Search the data for "Lord". Each line containing it is to be copied.

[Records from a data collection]
================

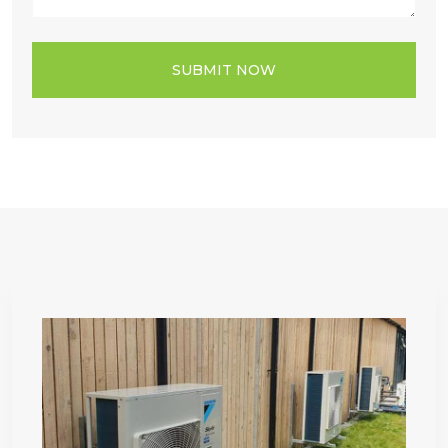
SUBMIT NOW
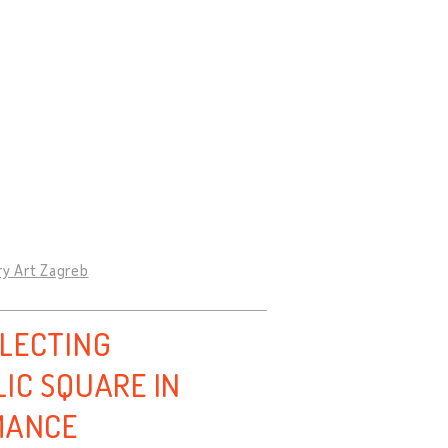
ry Art Zagreb
LLECTING
IC SQUARE IN
MANCE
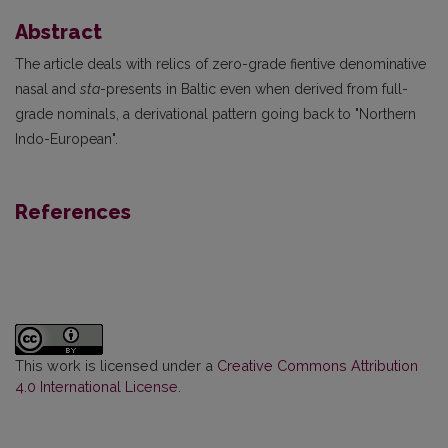
Abstract
The article deals with relics of zero-grade fientive denominative
nasal and
sta
-presents in Baltic even when derived from full-
grade nominals, a derivational pattern going back to "Northern
Indo-European".
References
This work is licensed under a
Creative Commons Attribution
4.0 International License
.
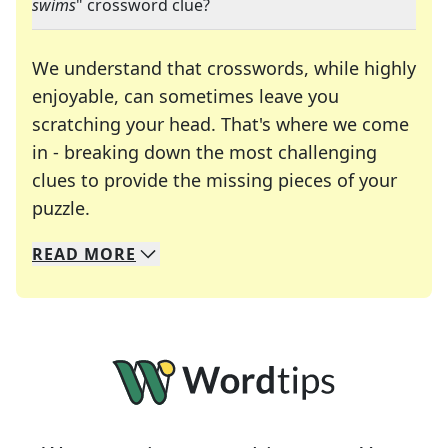
swims
" crossword clue?
We understand that crosswords, while highly
enjoyable, can sometimes leave you
scratching your head. That's where we come
in - breaking down the most challenging
clues to provide the missing pieces of your
Crosswords are linguistic mazes that chal
puzzle.
READ
MORE
We specialize in solving many of your favorite 
Whether you're a daily crossword enthusiast or a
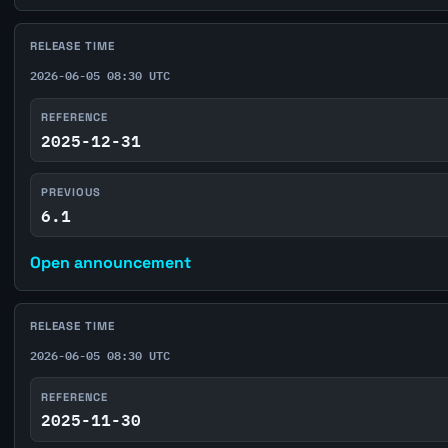
RELEASE TIME
2026-06-05 08:30 UTC
REFERENCE
2025-12-31
PREVIOUS
6.1
Open announcement
RELEASE TIME
2026-06-05 08:30 UTC
REFERENCE
2025-11-30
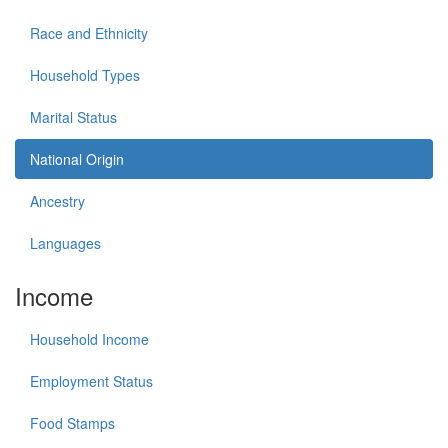
Race and Ethnicity
Household Types
Marital Status
National Origin
Ancestry
Languages
Income
Household Income
Employment Status
Food Stamps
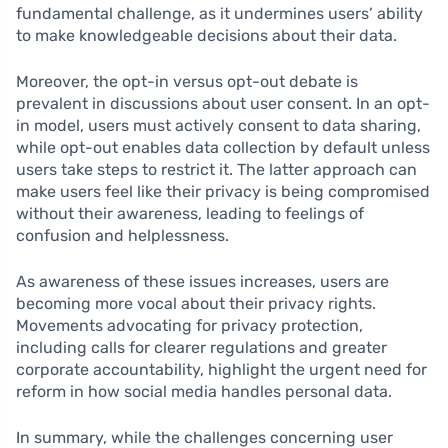
fundamental challenge, as it undermines users’ ability
to make knowledgeable decisions about their data.
Moreover, the opt-in versus opt-out debate is
prevalent in discussions about user consent. In an opt-
in model, users must actively consent to data sharing,
while opt-out enables data collection by default unless
users take steps to restrict it. The latter approach can
make users feel like their privacy is being compromised
without their awareness, leading to feelings of
confusion and helplessness.
As awareness of these issues increases, users are
becoming more vocal about their privacy rights.
Movements advocating for privacy protection,
including calls for clearer regulations and greater
corporate accountability, highlight the urgent need for
reform in how social media handles personal data.
In summary, while the challenges concerning user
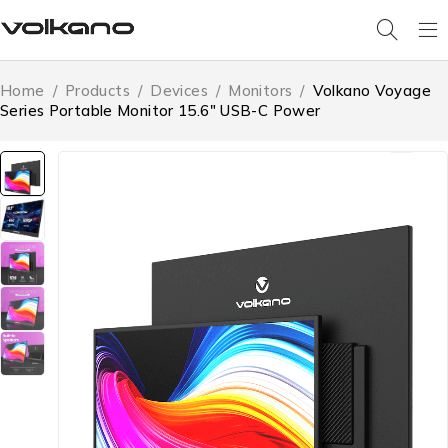
Home
/
Products
/
Devices
/
Monitors
/
Volkano Voyage
Series Portable Monitor 15.6″ USB-C Power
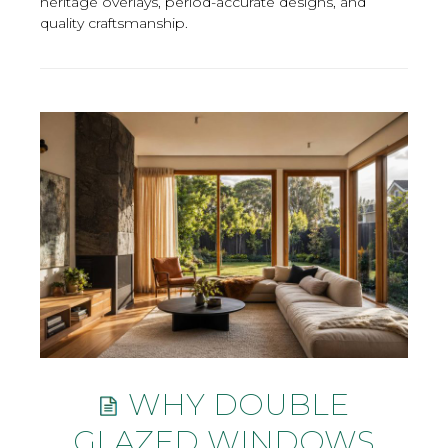
heritage overlays, period-accurate designs, and
quality craftsmanship.
WHY DOUBLE
GLAZED WINDOWS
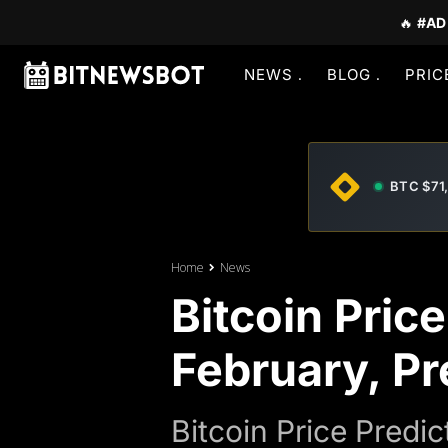
🔥
#AD
NEWS
BLOG
PRIC
BTC $71
Home
News
Bitcoin Pric
February, Pr
Bitcoin Price Predi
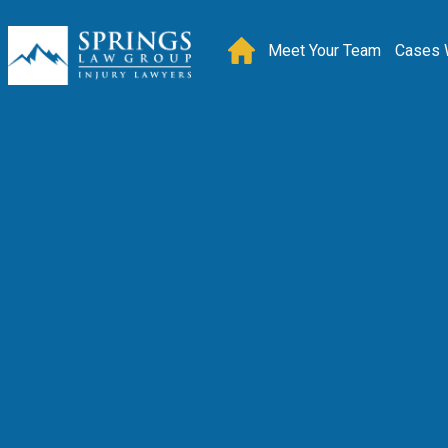
Meet Your Team
Cases 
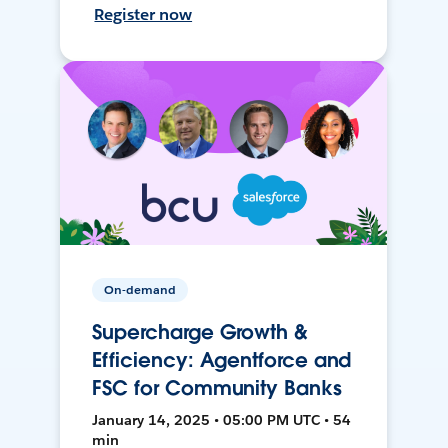
Register now
On-demand
Supercharge Growth &
Efficiency: Agentforce and
FSC for Community Banks
January 14, 2025 • 05:00 PM UTC • 54
min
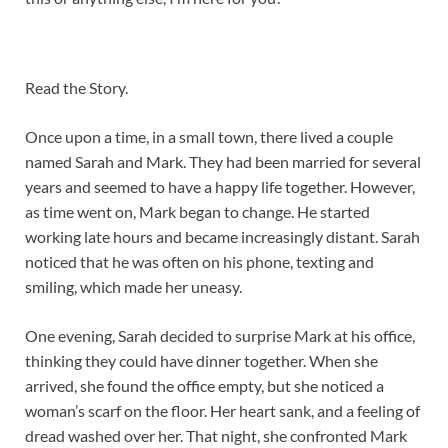
Read the Story.
Once upon a time, in a small town, there lived a couple
named Sarah and Mark. They had been married for several
years and seemed to have a happy life together. However,
as time went on, Mark began to change. He started
working late hours and became increasingly distant. Sarah
noticed that he was often on his phone, texting and
smiling, which made her uneasy.
One evening, Sarah decided to surprise Mark at his office,
thinking they could have dinner together. When she
arrived, she found the office empty, but she noticed a
woman’s scarf on the floor. Her heart sank, and a feeling of
dread washed over her. That night, she confronted Mark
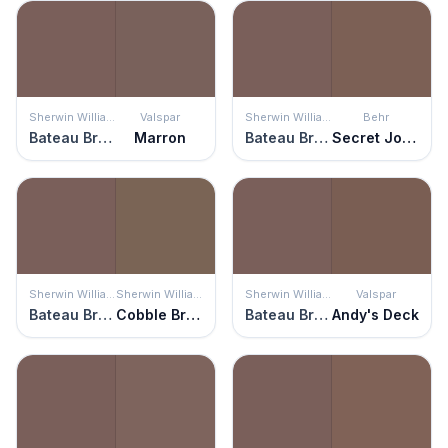
Sherwin Williams
Valspar
Sherwin Williams
Behr
Bateau Brown
Marron
Bateau Brown
Secret Journal
Sherwin Williams
Sherwin Williams
Sherwin Williams
Valspar
Bateau Brown
Cobble Brown
Bateau Brown
Andy's Deck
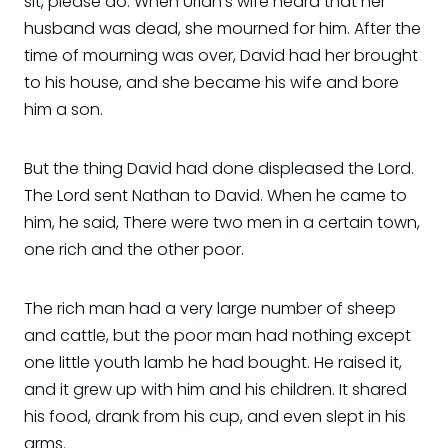
sit, please do. When Uriah's wife heard that her
husband was dead, she mourned for him. After the
time of mourning was over, David had her brought
to his house, and she became his wife and bore
him a son.
But the thing David had done displeased the Lord.
The Lord sent Nathan to David. When he came to
him, he said, There were two men in a certain town,
one rich and the other poor.
The rich man had a very large number of sheep
and cattle, but the poor man had nothing except
one little youth lamb he had bought. He raised it,
and it grew up with him and his children. It shared
his food, drank from his cup, and even slept in his
arms.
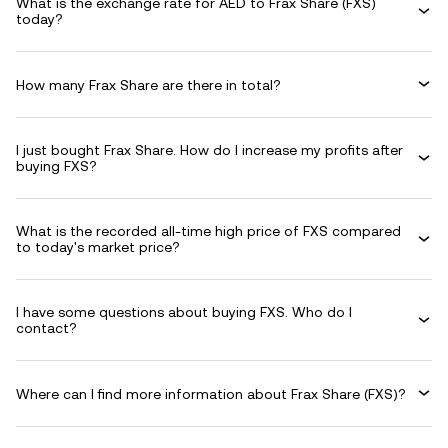
What is the exchange rate for AED to Frax Share (FXS)
today?
How many Frax Share are there in total?
I just bought Frax Share. How do I increase my profits after
buying FXS?
What is the recorded all-time high price of FXS compared
to today's market price?
I have some questions about buying FXS. Who do I
contact?
Where can I find more information about Frax Share (FXS)?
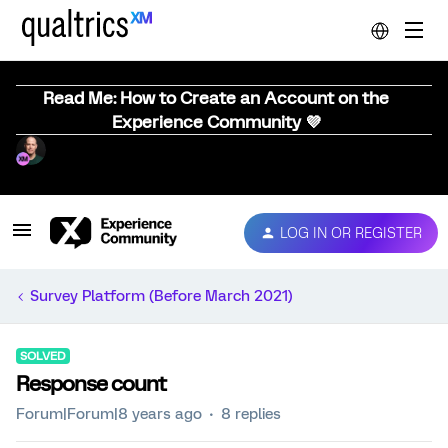
Read Me: How to Create an Account on the
Experience Community 💜
LOG IN OR REGISTER
Survey Platform (Before March 2021)
SOLVED
Response count
Forum|Forum|8 years ago
8 replies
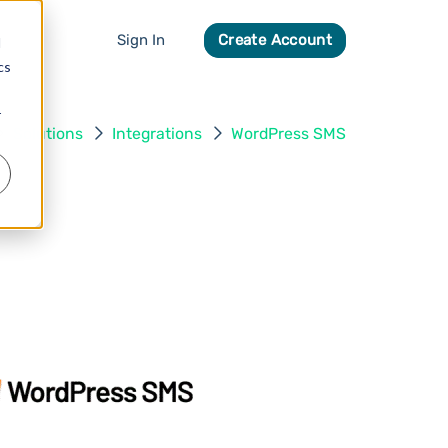
Sign In
Create Account
d
cs
r
Solutions
Integrations
WordPress SMS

================

Problem solution ->
But the thing David had done displeased the Lord.
The Lord sent Nathan to David. When he came to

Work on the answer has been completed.